Surround yourself with positivity
Have you ever kept a sticky note on your desk, reminding yourself of an errand? Try writing down a positive phrase instead, like, “You can do hard things,” “you’re capable,” “you deserve this job.” You can also put messages around your home, Forbush suggests, or put a photo on your desk, reminding you of a phrase that a loved one used to reiterate to you.
Practice builds resiliency
Resiliency in the workplace is crucial. One study found that workers with high resilience have better outcomes in difficult work environments. Improving your resiliency, with the support of positive self-talk, can help improve your sleep habits, lower your risk of burnout, and contribute to higher productivity.
If you’re mentally prepared to handle mistakes, stressful situations, and negative feedback, you’ll bounce back from them quicker. No one’s perfect. Understanding that, and reminding yourself that you’re meant to grow and learn will help in dealing with any negativity that comes your way.

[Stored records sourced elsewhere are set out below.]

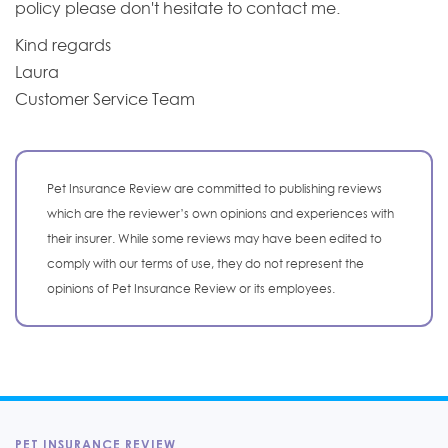
policy please don't hesitate to contact me.
Kind regards
Laura
Customer Service Team
Pet Insurance Review are committed to publishing reviews
which are the reviewer’s own opinions and experiences with
their insurer. While some reviews may have been edited to
comply with our terms of use, they do not represent the
opinions of Pet Insurance Review or its employees.
PET INSURANCE REVIEW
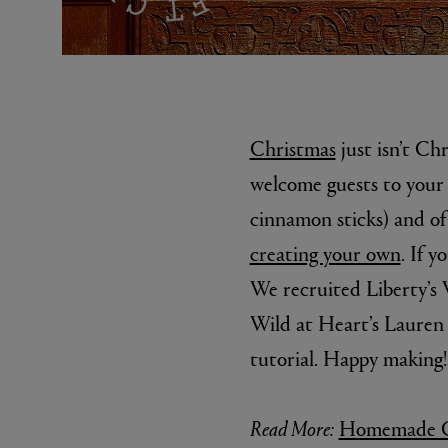
Christmas
just isn’t Ch
welcome guests to your
cinnamon sticks) and of 
EX NIHILO
CREED
creating your own
. If 
Blue Talisman Eau de Parfum 100ml
Aventus For He
£260.00
£275.00
We recruited Liberty’s
Wild at Heart’s Lauren 
tutorial. Happy making!
Read More:
Homemade Ch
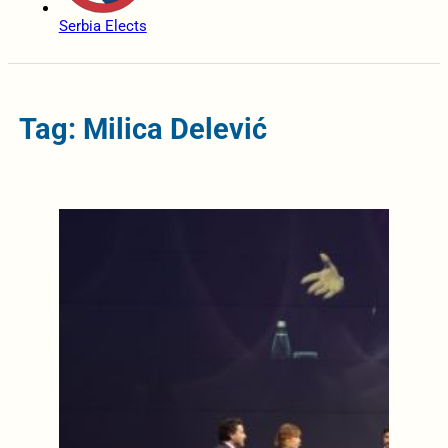
Serbia Elects
Tag: Milica Delević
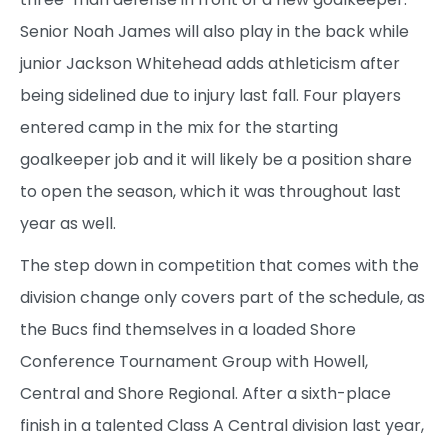
Senior Noah James will also play in the back while
junior Jackson Whitehead adds athleticism after
being sidelined due to injury last fall. Four players
entered camp in the mix for the starting
goalkeeper job and it will likely be a position share
to open the season, which it was throughout last
year as well.
The step down in competition that comes with the
division change only covers part of the schedule, as
the Bucs find themselves in a loaded Shore
Conference Tournament Group with Howell,
Central and Shore Regional. After a sixth-place
finish in a talented Class A Central division last year,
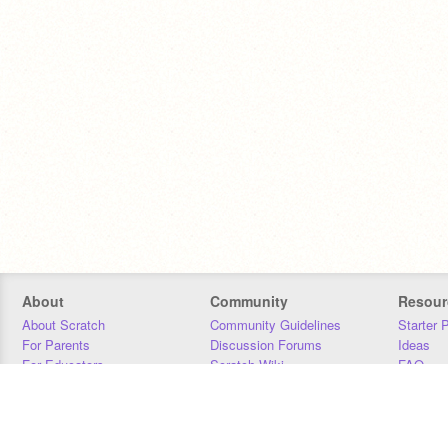
About
Community
Resour
About Scratch
Community Guidelines
Starter 
For Parents
Discussion Forums
Ideas
For Educators
Scratch Wiki
FAQ
For Developers
Statistics
Downloa
Our Team
Contact
Donors
Jobs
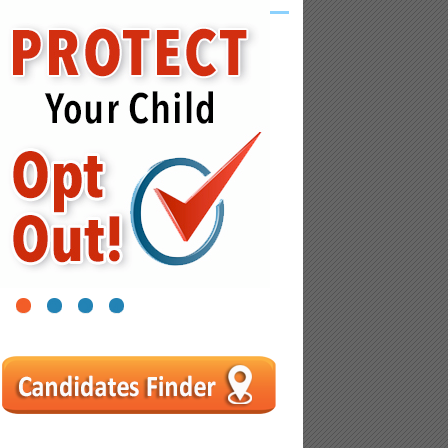
1
2
3
4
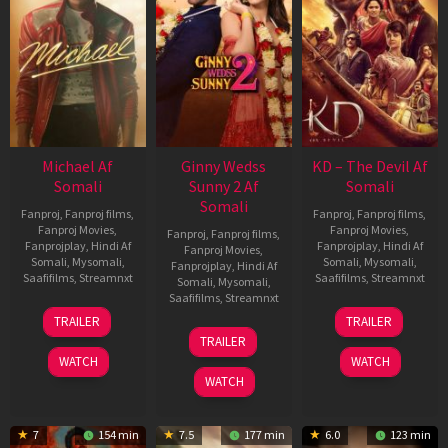
Michael Af
Ginny Wedss
KD – The Devil Af
Somali
Sunny 2 Af
Somali
Somali
Fanproj
,
Fanproj films
,
Fanproj
,
Fanproj films
,
Fanproj Movies
,
Fanproj Movies
,
Fanproj
,
Fanproj films
,
Fanprojplay
,
Hindi Af
Fanprojplay
,
Hindi Af
Fanproj Movies
,
Somali
,
Mysomali
,
Somali
,
Mysomali
,
Fanprojplay
,
Hindi Af
Saafifilms
,
Streamnxt
Saafifilms
,
Streamnxt
Somali
,
Mysomali
,
Saafifilms
,
Streamnxt
22
30
TRAILER
TRAILER
Apr
Apr
24
TRAILER
2026
2026
Apr
WATCH
WATCH
2026
WATCH
7
154 min
7.5
177 min
6.0
123 min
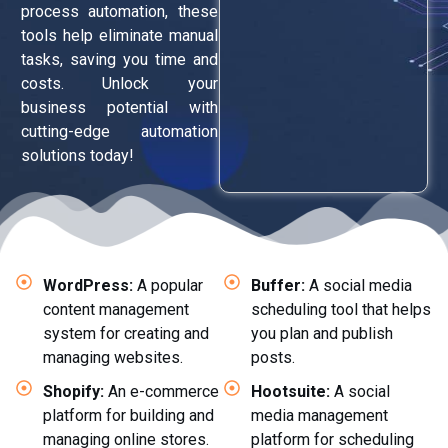
process automation, these
tools help eliminate manual
tasks, saving you time and
costs. Unlock your
business potential with
cutting-edge automation
solutions today!
WordPress:
A popular
Buffer:
A social media
content management
scheduling tool that helps
system for creating and
you plan and publish
managing websites.
posts.
Shopify:
An e-commerce
Hootsuite:
A social
platform for building and
media management
managing online stores.
platform for scheduling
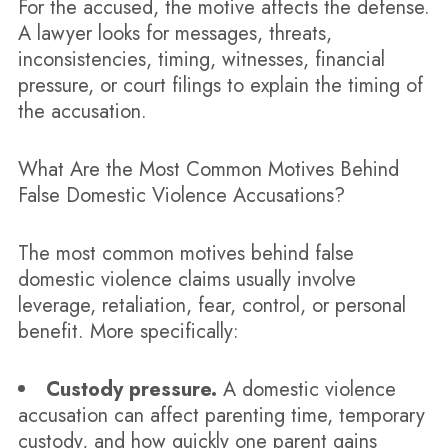
For the accused, the motive affects the defense.
A lawyer looks for messages, threats,
inconsistencies, timing, witnesses, financial
pressure, or court filings to explain the timing of
the accusation.
What Are the Most Common Motives Behind
False Domestic Violence Accusations?
The most common motives behind false
domestic violence claims usually involve
leverage, retaliation, fear, control, or personal
benefit. More specifically:
Custody pressure.
A domestic violence
accusation can affect parenting time, temporary
custody, and how quickly one parent gains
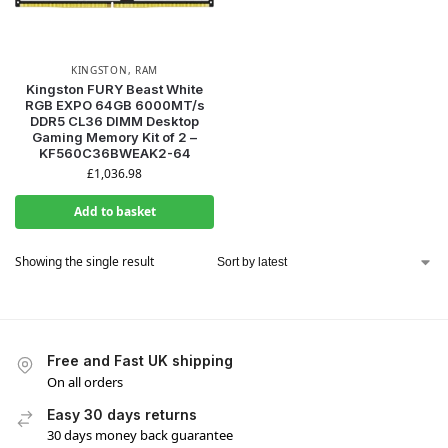
KINGSTON
,
RAM
Kingston FURY Beast White
RGB EXPO 64GB 6000MT/s
DDR5 CL36 DIMM Desktop
Gaming Memory Kit of 2 –
KF560C36BWEAK2-64
£
1,036.98
Add to basket
Showing the single result
Free and Fast UK shipping
On all orders
Easy 30 days returns
30 days money back guarantee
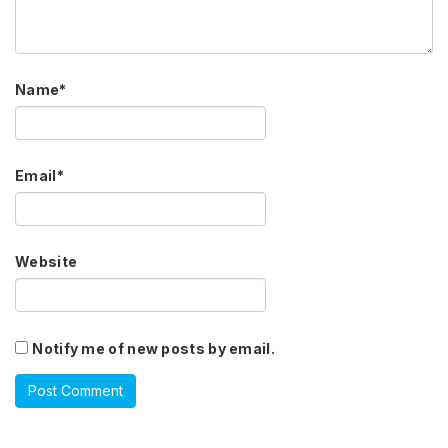
Name
*
Email
*
Website
Notify me of new posts by email.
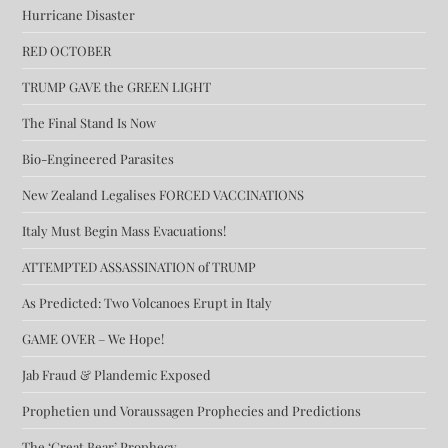
Hurricane Disaster
RED OCTOBER
TRUMP GAVE the GREEN LIGHT
The Final Stand Is Now
Bio-Engineered Parasites
New Zealand Legalises FORCED VACCINATIONS
Italy Must Begin Mass Evacuations!
ATTEMPTED ASSASSINATION of TRUMP
As Predicted: Two Volcanoes Erupt in Italy
GAME OVER – We Hope!
Jab Fraud & Plandemic Exposed
Prophetien und Voraussagen Prophecies and Predictions
The ‘Great Bear’ Prophecy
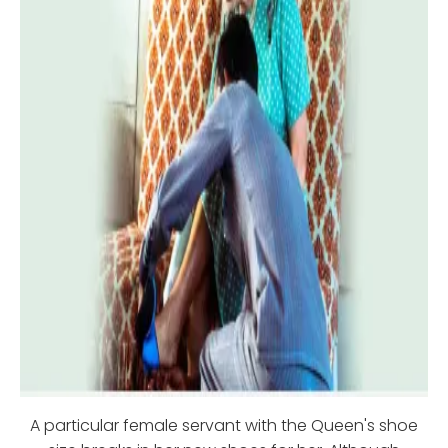
A particular female servant with the Queen's shoe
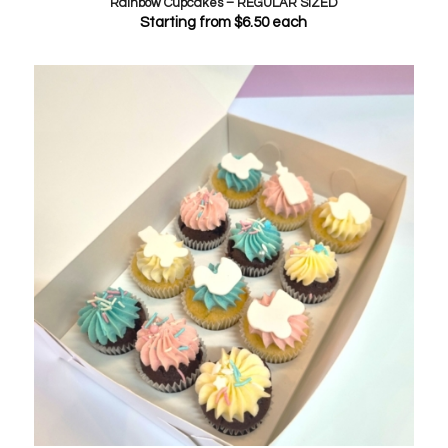
Rainbow Cupcakes – REGULAR SIZED
Starting from
$
6.50
each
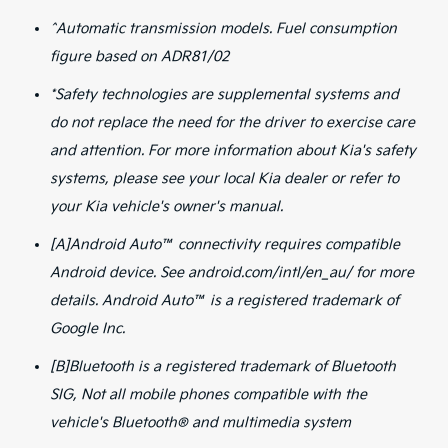
^Automatic transmission models. Fuel consumption
figure based on ADR81/02
*Safety technologies are supplemental systems and
do not replace the need for the driver to exercise care
and attention. For more information about Kia's safety
systems, please see your local Kia dealer or refer to
your Kia vehicle's owner's manual.
[A]Android Auto™ connectivity requires compatible
Android device. See android.com/intl/en_au/ for more
details. Android Auto™ is a registered trademark of
Google Inc.
[B]Bluetooth is a registered trademark of Bluetooth
SIG, Not all mobile phones compatible with the
vehicle's Bluetooth® and multimedia system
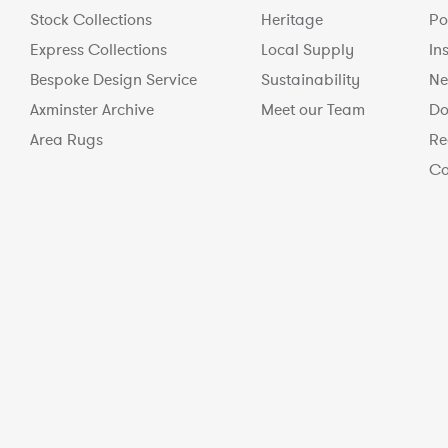
Stock Collections
Heritage
Po
Express Collections
Local Supply
In
Bespoke Design Service
Sustainability
Ne
Axminster Archive
Meet our Team
Do
Area Rugs
Re
Co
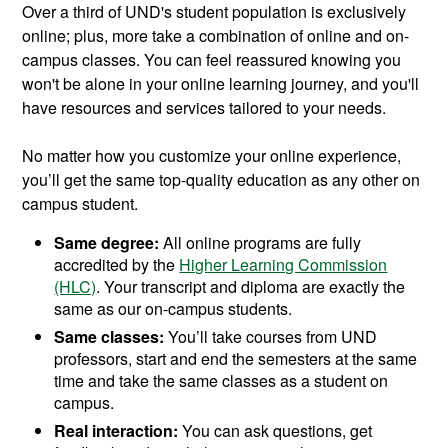
Over a third of UND's student population is exclusively
online; plus, more take a combination of online and on-
campus classes. You can feel reassured knowing you
won't be alone in your online learning journey, and you'll
have resources and services tailored to your needs.
No matter how you customize your online experience,
you’ll get the same top-quality education as any other on
campus student.
Same degree:
All online programs are fully
accredited by the
Higher Learning Commission
(HLC)
. Your transcript and diploma are exactly the
same as our on-campus students.
Same classes:
You’ll take courses from UND
professors, start and end the semesters at the same
time and take the same classes as a student on
campus.
Real interaction:
You can ask questions, get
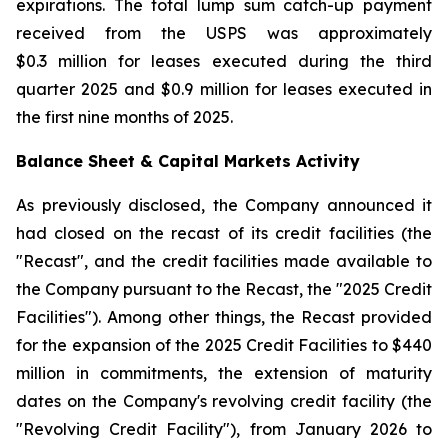
expirations. The total lump sum catch-up payment
received from the USPS was approximately
$0.3 million for leases executed during the third
quarter 2025 and $0.9 million for leases executed in
the first nine months of 2025.
Balance Sheet & Capital Markets Activity
As previously disclosed, the Company announced it
had closed on the recast of its credit facilities (the
"Recast", and the credit facilities made available to
the Company pursuant to the Recast, the "2025 Credit
Facilities"). Among other things, the Recast provided
for the expansion of the 2025 Credit Facilities to $440
million in commitments, the extension of maturity
dates on the Company's revolving credit facility (the
"Revolving Credit Facility"), from January 2026 to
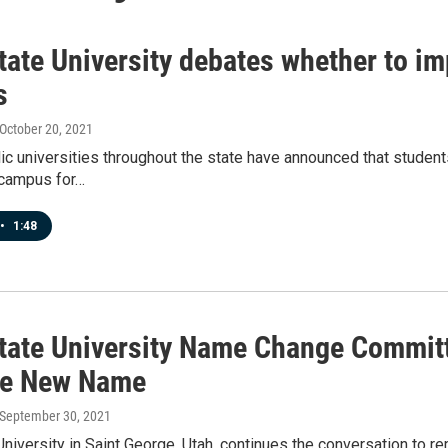
State University debates whether to 
s
 October 20, 2021
ic universities throughout the state have announced that studen
 campus for…
•
1:48
State University Name Change Commit
se New Name
 September 30, 2021
University in Saint George, Utah, continues the conversation to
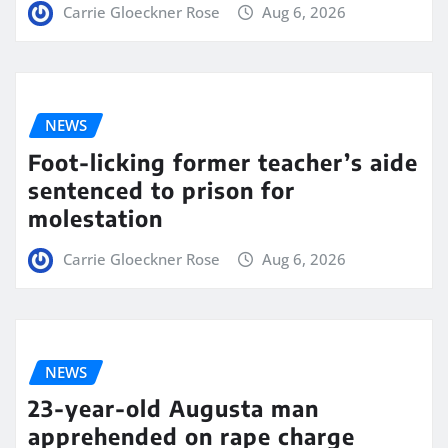
Carrie Gloeckner Rose
Aug 6, 2026
NEWS
Foot-licking former teacher’s aide
sentenced to prison for
molestation
Carrie Gloeckner Rose
Aug 6, 2026
NEWS
23-year-old Augusta man
apprehended on rape charge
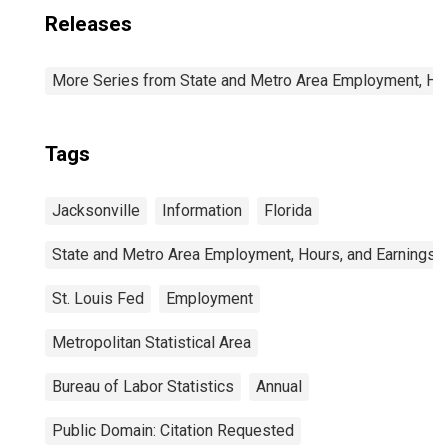
Releases
More Series from State and Metro Area Employment, Hou
Tags
Jacksonville
Information
Florida
State and Metro Area Employment, Hours, and Earnings
St. Louis Fed
Employment
Metropolitan Statistical Area
Bureau of Labor Statistics
Annual
Public Domain: Citation Requested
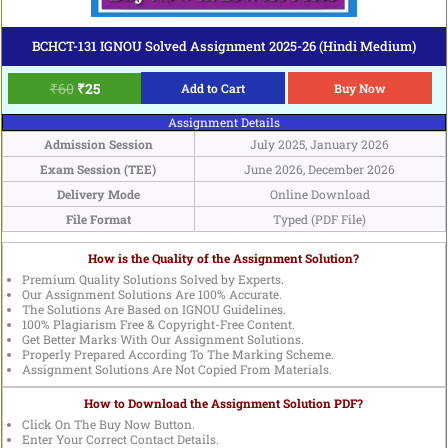
BCHCT-131 IGNOU Solved Assignment 2025-26 (Hindi Medium)
₹
60
₹
25
Add to Cart
Buy Now
Assignment Details
Admission Session
July 2025, January 2026
Exam Session (TEE)
June 2026, December 2026
Delivery Mode
Online Download
File Format
Typed (PDF File)
How is the Quality of the Assignment Solution?
Premium Quality Solutions Solved by Experts.
Our Assignment Solutions Are 100% Accurate.
The Solutions Are Based on IGNOU Guidelines.
100% Plagiarism Free & Copyright-Free Content.
Get Better Marks With Our Assignment Solutions.
Properly Prepared According To The Marking Scheme.
Assignment Solutions Are Not Copied From Materials.
How to Download the Assignment Solution PDF?
Click On The Buy Now Button.
Enter Your Correct Contact Details.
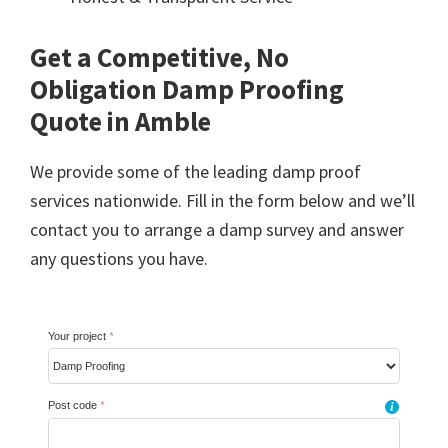
Get a Competitive, No
Obligation Damp Proofing
Quote in Amble
We provide some of the leading damp proof
services nationwide. Fill in the form below and we’ll
contact you to arrange a damp survey and answer
any questions you have.
Your project
*
Post code
*
i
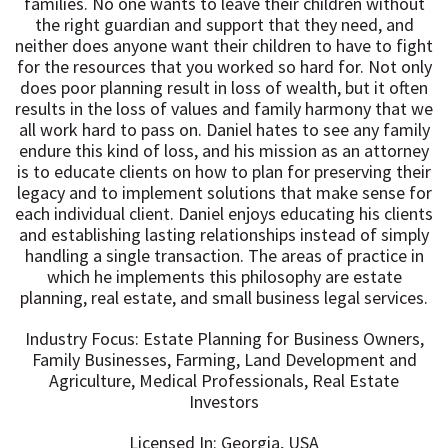
families. No one wants to leave their children without
the right guardian and support that they need, and
neither does anyone want their children to have to fight
for the resources that you worked so hard for. Not only
does poor planning result in loss of wealth, but it often
results in the loss of values and family harmony that we
all work hard to pass on. Daniel hates to see any family
endure this kind of loss, and his mission as an attorney
is to educate clients on how to plan for preserving their
legacy and to implement solutions that make sense for
each individual client. Daniel enjoys educating his clients
and establishing lasting relationships instead of simply
handling a single transaction. The areas of practice in
which he implements this philosophy are estate
planning, real estate, and small business legal services.
Industry Focus: Estate Planning for Business Owners,
Family Businesses, Farming, Land Development and
Agriculture, Medical Professionals, Real Estate
Investors
Licensed In: Georgia, USA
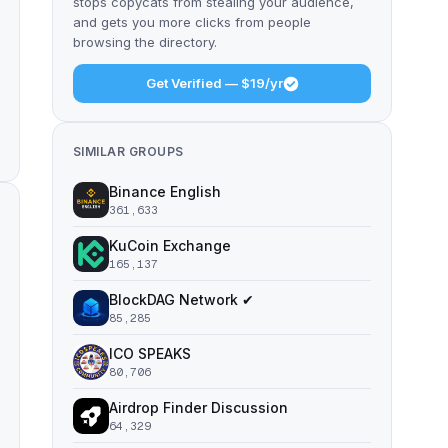
stops copycats from stealing your audience,
and gets you more clicks from people
browsing the directory.
Get Verified — $19/yr
SIMILAR GROUPS
Binance English
361,633
KuCoin Exchange
165,137
BlockDAG Network ✔
85,285
ICO SPEAKS
80,706
Airdrop Finder Discussion
64,329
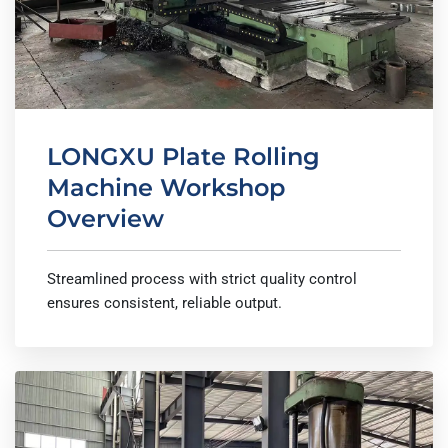
LONGXU Plate Rolling
Machine Workshop
Overview
Streamlined process with strict quality control
ensures consistent, reliable output.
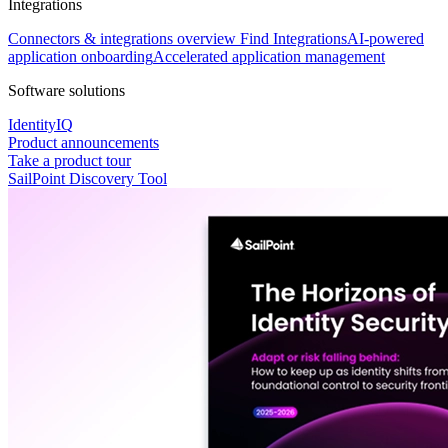
Integrations
Connectors & integrations overview
Find Integrations
AI-powered
application onboarding
Accelerated application management
Software solutions
IdentityIQ
Product announcements
Take a product tour
SailPoint Discovery Tool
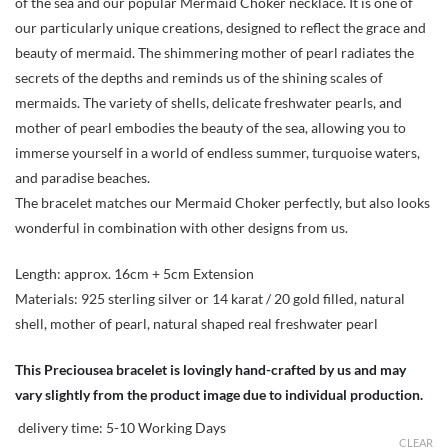
of the sea and our popular Mermaid Choker necklace. It is one of
our particularly unique creations, designed to reflect the grace and
beauty of mermaid. The shimmering mother of pearl radiates the
secrets of the depths and reminds us of the shining scales of
mermaids. The variety of shells, delicate freshwater pearls, and
mother of pearl embodies the beauty of the sea, allowing you to
immerse yourself in a world of endless summer, turquoise waters,
and paradise beaches.
The bracelet matches our Mermaid Choker perfectly, but also looks
wonderful in combination with other designs from us.
Length: approx. 16cm + 5cm Extension
Materials: 925 sterling silver or 14 karat / 20 gold filled, natural
shell, mother of pearl, natural shaped real freshwater pearl
This Preciousea bracelet is lovingly hand-crafted by us and may
vary slightly from the product image due to individual production.
delivery time:
5-10 Working Days
CLEAR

“Positive self-talk not only sets the tone for the moment you're in, but paves a path to much more positive outcomes and experiences in life,” says Keefe. “[But] it takes time for your brain to automatically think in a more positive state than a negative, so stick with it.”
As you begin to identify and challenge your thoughts, give yourself grace. Turning a negative mindset into a positive one isn’t a change that can happen overnight, no matter how determined you are. With practice, though, it’s more than possible to make the change.
Use self-talk to shape your work outcomes
Even if you feel like you can’t learn something, or that you’re not worthy of the position you’re in, it’s time to change that perspective. The reality is: You are in that position you’re in, and you can learn anything. Changing the way you see yourself will change the way you present yourself to the world, and you owe it to yourself to be the best you that you can be.
Every morning, Forbush tells herself, “Today’s going to be a great day.” It doesn’t matter what she has planned or where she’s going. Every day, she wakes up and repeats this phrase to herself. My personal favorite is, “I can do hard things.” Whenever I’m faced with an anxiety-inducing situation or an overwhelming number of projects, I repeat this phrase to myself. And the more I say it, the more I believe it (because it’s true).
What works for one person doesn’t work for someone else, Forbush explains, but what we speak into the world becomes our world. And changing the way you talk about yourself is the first step in becoming a more positive, resilient person.
About our sources
Jessica January Behr, PsyD, is a licensed clinical psychologist and the director and founder of Behr Psychology. She is psychodynamically trained and influenced, with a patient-centered and eclectic therapeutic approach, and provides treatment for mood, adjustment, personality and addictive disorders, as well as for serious mental illness.
Anne Forbush is a leadership coach with the Co-Active Training Institute. She primarily works with women leaders in their 30’s and 40’s who are passionate, hard-working, successful, committed to being the best possible version of themselves, and open to the idea of exploring how vulnerability and authenticity can serve them and their teams in a powerful way.
Adriana Keefe is a life strategist and empowerment coach. Formerly an award-winning realtor, she couldn’t overcome the feeling of being stuck and lost in her life a few years ago. After a long journey of finding herself, she now helps overwhelmed and overworked women who are in the same rut recapture their identity and find fulfillment in a life they love.